Netsu Bussei Volume 31, Issue 3

Heat Storage and Release Characteristics of Nanosuspension Storage Material

Almost heat-amount of low temperature (less than 100 °C as hot spring heat and factory-waste-heat) heat-source has been thrown away without using. It is expected that effective utilizing of these heat-sources that have a large quantity of heat. The purpose of this research is phase change characteristic evaluation of the nanosuspension type latent heat storage material. Tetracosane (CH₃(CH₂)₂₂CH₃=338.66, purity>99%, melting point 50.0~53.0°C) is used for dispersion material as a latent heat storage material of nanosuspension. The nanosuspension consists of tetracosane as the dispersed latent heat storage material, the distilled water and the non-ion surfactant. The latent heat storage material is dispersed averaged diameter about 250 nanometers in continuous water phase by an ultrasonic homogenizer. This paper deals with the phase change characteristics that estimated by using differential scanning calorimeter. The heating or cooling rate of DSC and the mass composition ratio of tetracosane are chosen as experimental parameter. The useful thermopysical properties (specific heat, apparent melting or freezing point, latent heat) are obtained.

Viscosity Evaluation of Nanosuspension Type Latent Heat Storage Material

It is difficult to say that the low temperature heat (50-100 °C, e.g. factory exhaust heat or hot spring) is used effectively at present.
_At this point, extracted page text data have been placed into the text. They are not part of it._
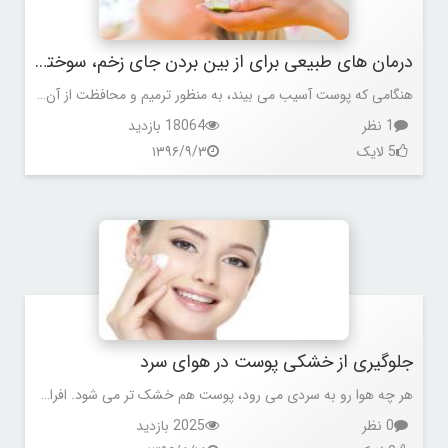
درمان های طبیعی برای از بین بردن جای زخم، سوختگی و بخیه
هنگامی که پوست آسیب می بیند، به منظور ترمیم و محافظت از آن، نوعی بافت فیبری که به عنوان بافت اسکار شناخته می شود،
1 نظر
18064 بازدید
5 لایک
۱۳۹۶/۹/۳
جلوگیری از خشکی پوست در هوای سرد
هر چه هوا رو به سردی می رود، پوست هم خشک تر می شود. افرادی که پوست خشکی دارند، در هوای سرد پوستشان دچار خارش و التهاب می شود.
0 نظر
2025 بازدید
Problems in use are unstableness of supply and low temperature, it is desirable to gather up by heat-storage and use it. The purpose of this study is the viscosity evaluation of nanosuspensiton type latent heat storage material. Tetracosane (CH₃(CH₂)₂₂CH₃ = 338.66, purity > 99%, melting point 50.6°C: Ref.) is used for dispersion material as a latent heat storage material of nanosuspension. The nanosuspension consists of tetracosane as the dispersed latent heat storage material, the distilled water and the non-ion surfactant. The latent heat storage material is dispersed averaged diameter about 250 nanometers in continuous water phase by an ultrasonic homogenizer. This paper deals with the viscosity including non-Newtonian characteristics that estimated by using a rotary viscosity meter (ThermoScientific, HAAKE Viscotester550). The measuring ranges are shear rate < 500 1/s and temperature 10-84 °C. Experimental data is adjusted by an exponential law, and useful experimental correlation equations are obtained.

Prediction of Instantaneous Dielectric Breakdown Voltage of Filler Dispersed Polymer Composites

Composite polymer material containing ceramic filler is often used for an electric power device because it has high thermal conductivity and good electric insulation simultaneously. However, the dielectric breakdown voltage of the composite material tends to be lowered by increasing the volume ratio of the ceramic fillers so as to improve the thermal conductivity. Therefore, understanding of the phenomena of dielectric breakdown in the composite material is important to obtain the knowledge for better material design. In this study, the dielectric breakdown voltage of the filler containing composite polymer material was numerically simulated and the obtained results were compared with the data of the sample containing Boron-Nitride and voids (inevitability included during the sample preparation). Microstructure of the composite material was analyzed by SEM and the obtained two dimensional images were used for the numerical simulation of the dielectric breakdown. The dielectric breakdown phenomena of the composite polymer film were successfully performed, and the propagation phenomena of the breakdown in the film thickness direction was simulated. The results showed that the voids in the composite was the initiation point of the breakdown. From the obtained results, it was indicated that the most influential factor of the dielectric breakdown in the used system was the void ratio in the thickness direction.